田村「レフェリーも出しゃばりやがって。強い者が勝つんだよ、強い者が正義なんだよ。それ以外はそれ以外だ。どいつもこいつも、北斗軍もEL PIDAもバカの時代もどいつもこいつも似たり寄ったり。所詮みんなバカみたいな集まりなんだよ。それをぶっ飛ばしてやる」

諏訪魔「久々に来てなにも変わってねえから、ビックリしたわ。もっとヒドくなってるわ。なんなんだ、オマエ」

田村「ぶっ飛ばす!」

諏訪魔「(急に田村に向かって)なんだオマエ!」

田村「なんだぶっ飛ばすんだよ! 久しぶりに来やがって、この野郎。なんだこの野郎。”諏訪魔チャレンジ”しろよ。受けろ、この野郎」

諏訪魔「なんだやってやるよ」

田村「受けるか、この野郎。久しぶりのシングル、やってやる」

諏訪魔「なんだコイツ、この野郎。
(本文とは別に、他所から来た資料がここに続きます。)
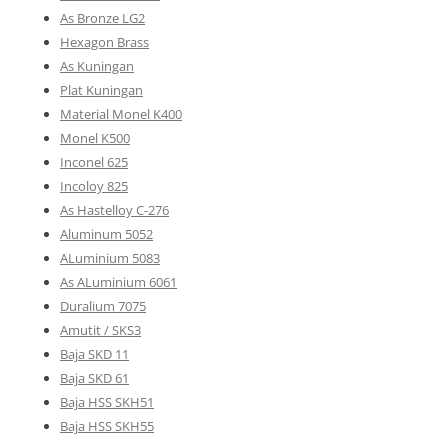
As Bronze LG2
Hexagon Brass
As Kuningan
Plat Kuningan
Material Monel K400
Monel K500
Inconel 625
Incoloy 825
As Hastelloy C-276
Aluminum 5052
ALuminium 5083
As ALuminium 6061
Duralium 7075
Amutit / SKS3
Baja SKD 11
Baja SKD 61
Baja HSS SKH51
Baja HSS SKH55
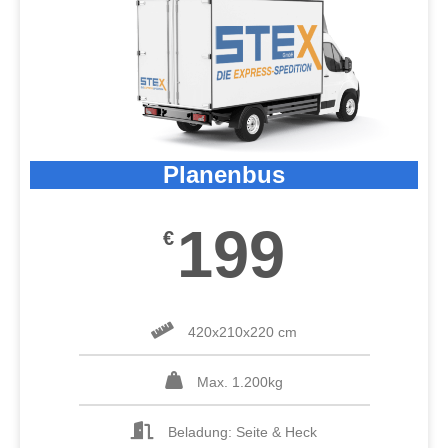
Planenbus
199
€
420x210x220 cm
Max. 1.200kg
Beladung: Seite & Heck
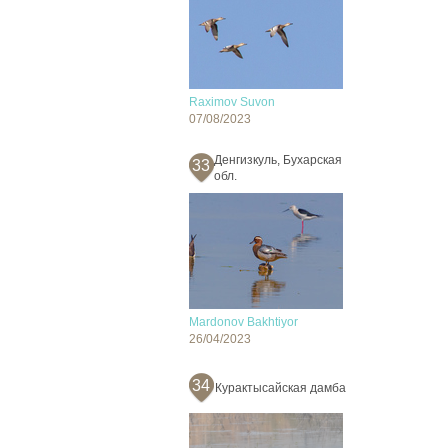
Raximov Suvon
07/08/2023
Денгизкуль, Бухарская
33
обл.
Mardonov Bakhtiyor
26/04/2023
34
Курактысайская дамба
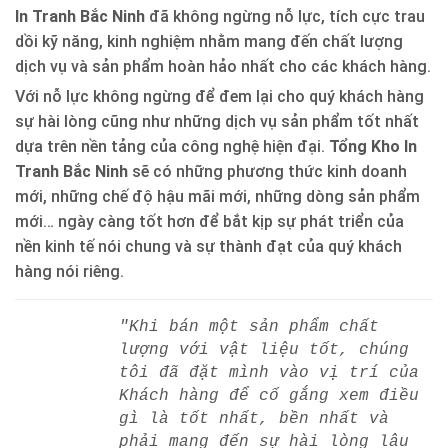
In Tranh Bắc Ninh
đã không ngừng nỗ lực, tích cực trau
dồi kỹ năng, kinh nghiệm nhằm mang đến chất lượng
dịch vụ và sản phẩm hoàn hảo nhất cho các khách hàng.
Với nỗ lực không ngừng để đem lại cho quý khách hàng
sự hài lòng cũng như những dịch vụ sản phẩm tốt nhất
dựa trên nền tảng của công nghệ hiện đại.
Tổng Kho In
Tranh Bắc Ninh
sẽ có những phương thức kinh doanh
mới, những chế độ hậu mãi mới, những dòng sản phẩm
mới… ngày càng tốt hơn để bắt kịp sự phát triển của
nền kinh tế nói chung và sự thành đạt của quý khách
hàng nói riêng.
"Khi bán một sản phẩm chất
lượng với vật liệu tốt, chúng
tôi đã đặt mình vào vị trí của
Khách hàng để cố gắng xem điều
gì là tốt nhất, bền nhất và
phải mang đến sự hài lòng lâu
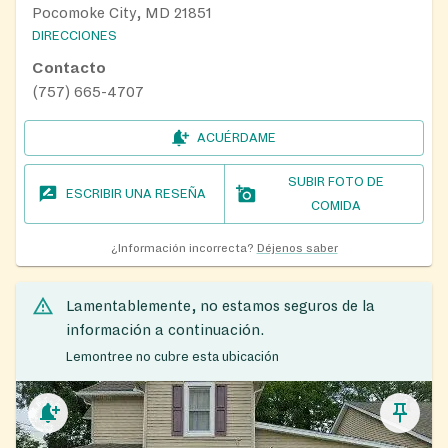
Pocomoke City, MD 21851
DIRECCIONES
Contacto
(757) 665-4707
ACUÉRDAME
SUBIR FOTO DE
ESCRIBIR UNA RESEÑA
COMIDA
¿Información incorrecta?
Déjenos saber
Lamentablemente, no estamos seguros de la
información a continuación.
Lemontree no cubre esta ubicación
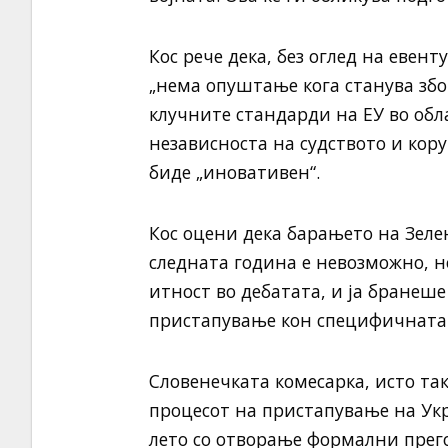
Кос рече дека, без оглед на еве
„нема опуштање кога станува збо
клучните стандарди на ЕУ во обл
независноста на судството и кору
биде „иновативен“.
Кос оцени дека барањето на Зеле
следната година е невозможно, н
итност во дебатата, и ја бранеш
пристапување кон специфичната 
Словенечката комесарка, исто та
процесот на пристапување на Ук
лето со отворање формални прего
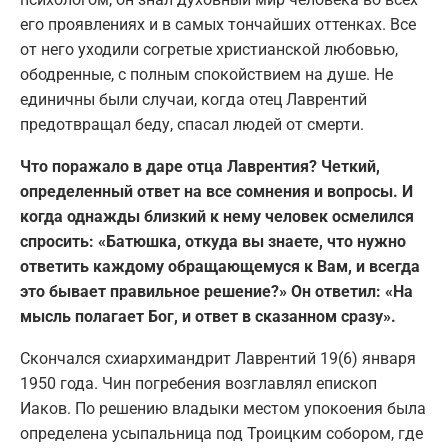
его проявлениях и в самых тончайших оттенках. Все
от него уходили согретые христианской любовью,
ободренные, с полным спокойствием на душе. Не
единичны были случаи, когда отец Лаврентий
предотвращал беду, спасал людей от смерти.
Что поражало в даре отца Лаврентия? Четкий,
определенный ответ на все сомнения и вопросы. И
когда однажды близкий к нему человек осмелился
спросить: «Батюшка, откуда вы знаете, что нужно
ответить каждому обращающемуся к Вам, и всегда
это бывает правильное решение?» Он ответил: «На
мысль полагает Бог, и ответ в сказанном сразу».
Скончался схиаpхимандpит Лаврентий 19(6) января
1950 года. Чин погребения возглавлял епископ
Иаков. По решению владыки местом упокоения была
определена усыпальница под Троицким собором, где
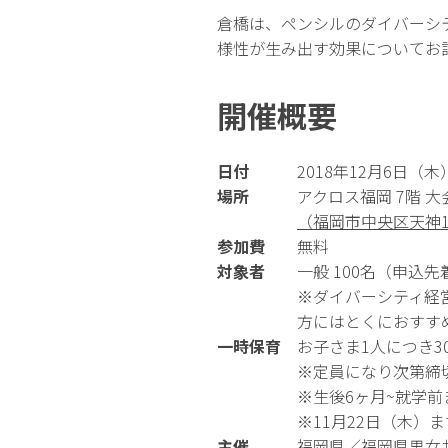
倉橋は、ペンシルのダイバーシ
様性が生み出す効果についてお
開催概要
日付
2018年12月6日（木） 
場所
アクロス福岡 7階 大
（福岡市中央区天神1-
参加費
無料
対象者
一般 100名（申込先
※ダイバーシティ経
方にはとくにおすす
一時保育
お子さま1人につき3
※定員になり次第締
※生後6ヶ月~就学前
※11月22日（木）
主催
福岡県／福岡県男女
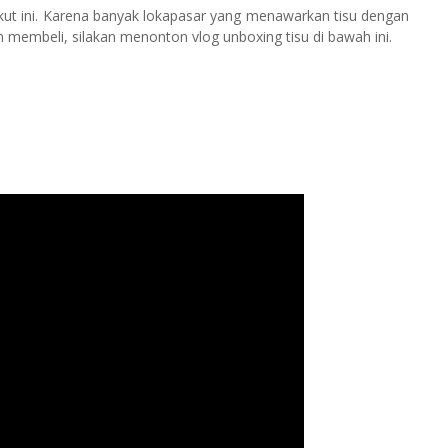
berikut ini. Karena banyak lokapasar yang menawarkan tisu dengan
membeli, silakan menonton vlog unboxing tisu di bawah ini.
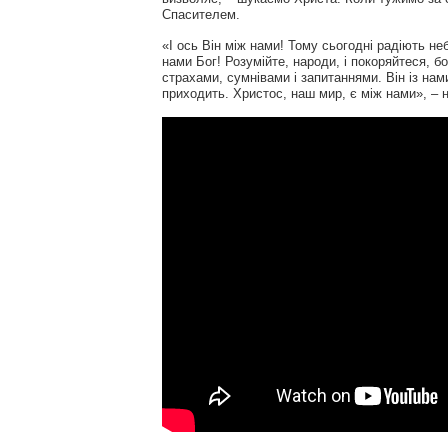
Спасителем.
«І ось Він між нами! Тому сьогодні радіють неб
нами Бог! Розумійте, народи, і покоряйтеся, бо
страхами, сумнівами і запитаннями. Він із нам
приходить. Христос, наш мир, є між нами», –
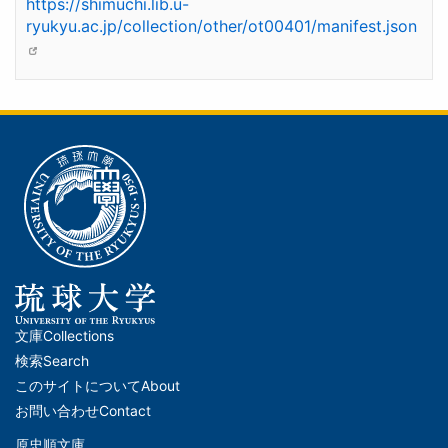
https://shimuchi.lib.u-
ryukyu.ac.jp/collection/other/ot00401/manifest.json
文庫
Collections
メ
検索
Search
イ
このサイトについて
About
ン
お問い合わせ
Contact
ナ
原忠順文庫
ぶっ飛ばすぞ」

田村「ぶっ飛ばすぞ、テメエ」

諏訪魔「なんだこのアホタレが」

田村「なんだこの野郎。久しぶりに来てやりたいことやって」

諏訪魔「いつだってやってやるよ」

田村「お願いしますよ」

諏訪魔「やってやる。早く帰って寝ろ、ボケ。ありえねえな、一回グチャグチャにした方がいいよ、全日本は」

芦野「俺とザイオンのハボックはこれからだぞ。まだまだこれからだ」

井上「いってー。しばらく出てないと思って、久しぶりの登場かと思ったら、なんだ関係ねえじゃか、あれ。ちゃんと狙えよ、マジで、あの人。クッソー。いろいろ思うことはあるけどさ、今日ジュニアリーグ発表あるんでしょ? 必ず俺出てること信じてるから、絶対、出る暁には優勝…する! 絶対する! ジュニアリーグ、来月、絶対、頑張るぞ!」

<第3試合>
ELPIDA vs 北斗軍 8人タッグマッチ 30分1本勝負
ライジングHAYATO 安齊勇馬 本田竜輝 綾部蓮 vs 大森北斗 羆嵐 他花師 タロース

 6・15京都大会でライジングHAYATO&安齊勇馬がアジアタッグ王座を失ってタイトルホルダーがいなくなってしまったEL PIDAと、全日本プロレスTV認定6人タッグ王座に加えて、先日の京都大会で他花師がGAORA TV王座を奪取して勢いを加速させている北斗軍という対照的なユニット同士による8人タッグマッチ。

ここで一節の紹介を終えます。